2) There's a big difference between a compressor and a raft inflator. A compressor is a low-volume, high pressure device, a raft inflator is for high-volume, low pressure. If your buddy wants to blow up the raft for you, have him turn his shop vac to "blow," make sure its not blowing out sawdust or junk, and air up the raft with that. Then be ready to top it off with a manual pump when you get it on the water.

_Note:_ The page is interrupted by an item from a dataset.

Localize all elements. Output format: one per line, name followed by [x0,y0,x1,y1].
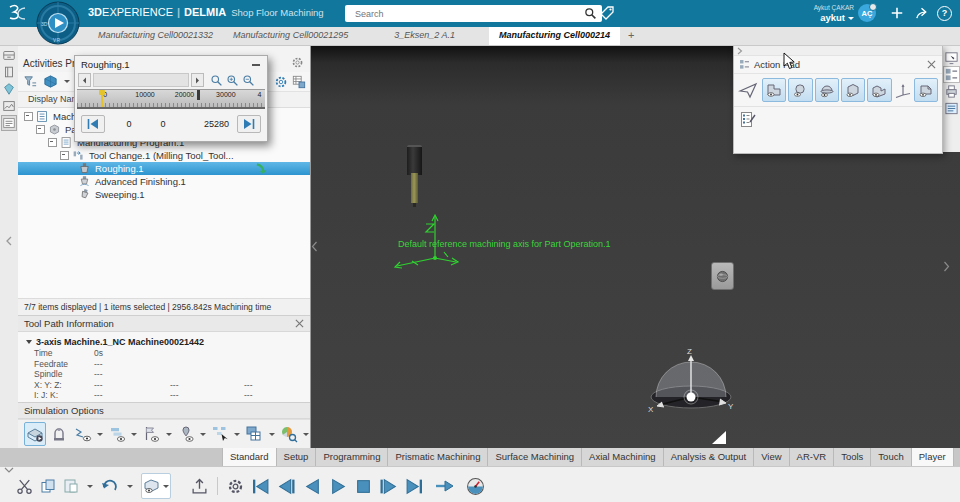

3) Any time you're heading to the river, you should have a manual pump along with you. There are several reasons for this: A) if you ever need to do an on-river repair, you'll be up the creek with a flat boat without a pump. B) Temperature differences - its pretty common, especially in early spring, for the river temperature to be much cooler than the air temp. When you put the boat on the water its likely to get really squishy unless you top it off after its had a chance for the air temp in the tubes and floor to equilibrate. Also, if there are big temperature swings where you're going, if you beach the boat on a hot afternoon, you may want to let some air out, then top off in the morning when its still cool. I've also heard of rafts popping when driven from a cool morning garage into a hot desert afternoon.C) Altitude differences - if you're driving over mountain passes, you may need to let a little air out before you head up, and reinflate at the bottom. For example, in driving from Denver over the continental divide, the altitude difference will result in an additional 2 psi in the tubes, most boats are designed to run at about 2.5 psi - if you're topped off leaving town, you could either pop your boat or really stress the material and seams.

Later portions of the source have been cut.